Yes, a decade ago that was a consideration, because most sites were not using HTTPS. Credentials were flying cleartext on the wire.

Today, almost all sites use HTTPS. Doesn't mean the risk is zero, but it's way lower.

*) "general" meaning "without a very specific threat model in mind", meant for general public, etc.

#InfoSec

Actually, downgraded that take to "lukewarm", it should really not be controversial at all these days. It's been a hot minute since LetsEncrypt changed the HTTPS landscape!

What is beyond me is that such "security advice" still gets pushed. 

Also, shout-out to @letsencrypt for dramatically changing the security landscape of the Web for the better over the years.

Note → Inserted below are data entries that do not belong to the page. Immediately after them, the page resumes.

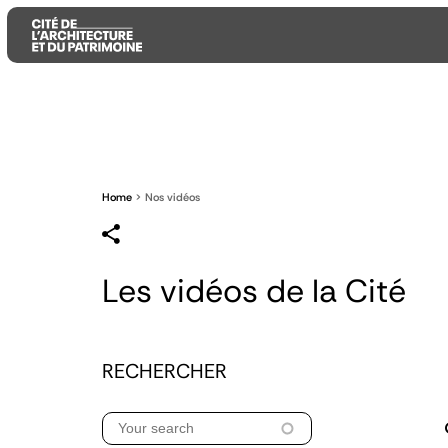
Aller
Aller
Aller
au
au
à
contenu
menu
la
principal
principal
recherche
Home
Nos vidéos
Les vidéos de la Cité
RECHERCHER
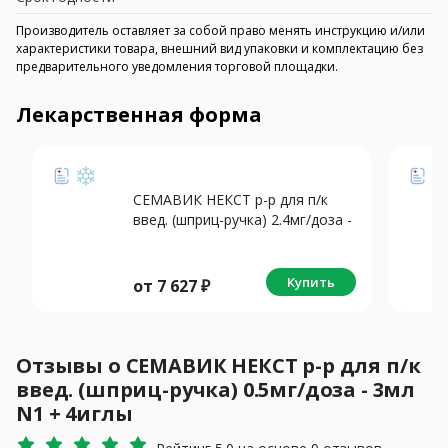
Производитель оставляет за собой право менять инструкцию и/или
характеристики товара, внешний вид упаковки и комплектацию без
предварительного уведомления торговой площадки.
Лекарственная форма
СЕМАВИК НЕКСТ р-р для п/к
введ. (шприц-ручка) 2.4мг/доза -
3мл N1 +4иглы
Купить
от
7 627
₽
Отзывы о СЕМАВИК НЕКСТ р-р для п/к
введ. (шприц-ручка) 0.5мг/доза - 3мл
N1 + 4иглы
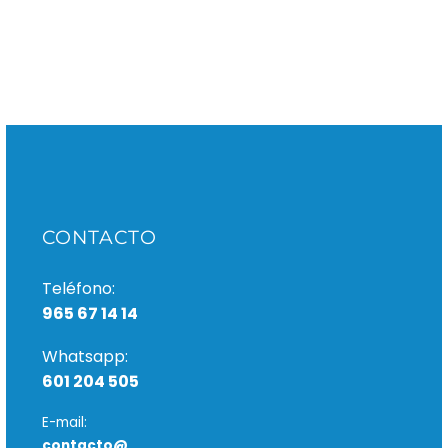
los nervios
Es cierto que llevar
una buena rutina de
higiene dental, así
como acudir
regularmente al
dentista, ayuda a
prevenir la…
CONTACTO
Teléfono:
965 67 14 14
Whatsapp:
601 204 505
E-mail:
contacto@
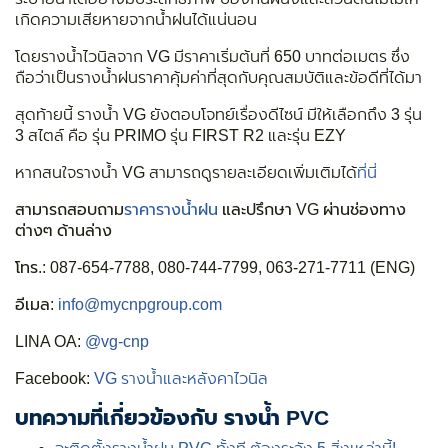
เกิดความเสียหายจากน้ำฝนได้แน่นอน
โดยรางน้ำไวนิลจาก VG มีราคาเริ่มต้นที่ 650 บาทต่อเมตร ซึ่ง
ถือว่าเป็นรางน้ำฝนราคาคุ้มค่าที่สุดกับคุณสมบัติและข้อดีที่ได้มา
สุดท้ายนี้ รางน้ำ VG ยังตอบโจทย์เรื่องดีไซน์ มีให้เลือกถึง 3 รุ่น
3 สไตล์ คือ รุ่น PRIMO รุ่น FIRST R2 และรุ่น EZY
หากสนใจรางน้ำ VG สามารถดูรายละเอียดเพิ่มเติมได้
ที่นี่
สามารถสอบถาม
ราคารางน้ำฝน
และปรึกษา VG ผ่านช่องทาง
ต่างๆ ด้านล่าง
โทร.:
087-654-7788, 080-744-7799, 063-271-7711 (ENG)
อีเมล:
info@mycnpgroup.com
LINA OA:
@vg-cnp
Facebook:
VG รางน้ำและหลังคาไวนิล
บทความที่เกี่ยวข้องกับ รางน้ำ PVC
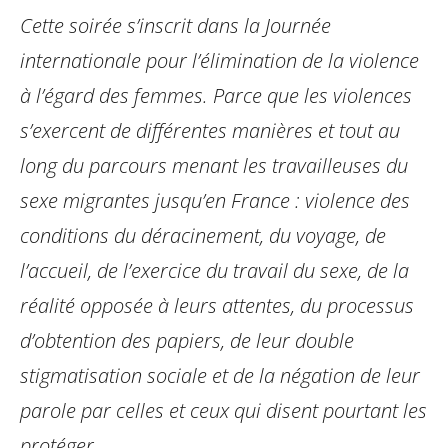
Cette soirée s’inscrit dans la Journée
internationale pour l’élimination de la violence
à l’égard des femmes. Parce que les violences
s’exercent de différentes manières et tout au
long du parcours menant les travailleuses du
sexe migrantes jusqu’en France : violence des
conditions du déracinement, du voyage, de
l’accueil, de l’exercice du travail du sexe, de la
réalité opposée à leurs attentes, du processus
d’obtention des papiers, de leur double
stigmatisation sociale et de la négation de leur
parole par celles et ceux qui disent pourtant les
protéger.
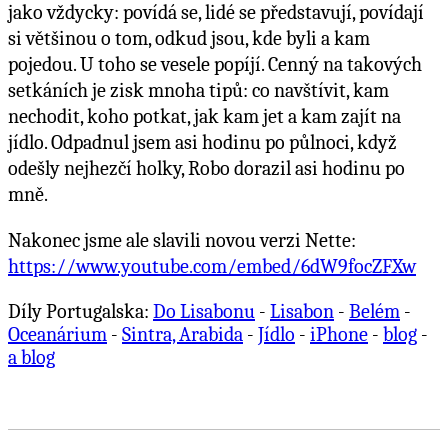
jako vždycky: povídá se, lidé se představují, povídají
si většinou o tom, odkud jsou, kde byli a kam
pojedou. U toho se vesele popíjí. Cenný na takových
setkáních je zisk mnoha tipů: co navštívit, kam
nechodit, koho potkat, jak kam jet a kam zajít na
jídlo. Odpadnul jsem asi hodinu po půlnoci, když
odešly nejhezčí holky, Robo dorazil asi hodinu po
mně.
Nakonec jsme ale slavili novou verzi Nette:
https://www.youtube.com/embed/6dW9focZFXw
Díly Portugalska:
Do Lisabonu
-
Lisabon
-
Belém
-
Oceanárium
-
Sintra, Arabida
-
Jídlo
-
iPhone
-
blog
-
a blog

Rarely is there an example of a project so effective and so directly improving everyone's lives, while at the same time keeping the original engineering mindset and just Doing Stuff Right™ humbly in the background.

Next November it will have been exactly a decade since LE started. We all owe them a huge 10th birthday party.

#InfoSec

@rysiek @letsencrypt
What they got very right is using the appropriate measures for the problem robustly. for >90% of cases knowing "is this host the host that it is claiming it is" is sufficient. everything else follows with elegant inevitability as implemented by LE in a lean, automatable way. That seems to be not a small feat to pull off these days - well, or even 10 years ago. The feature-creep and mismatch of solution and problem is very real for many other cases in the security landscape.
@rysiek @letsencrypt I mean… I‘m very wary of „works for most“ solutions but this is the exception that improves many people’s lives and lowers the bar of implementing previously tedious measures without any negative impact on the rest.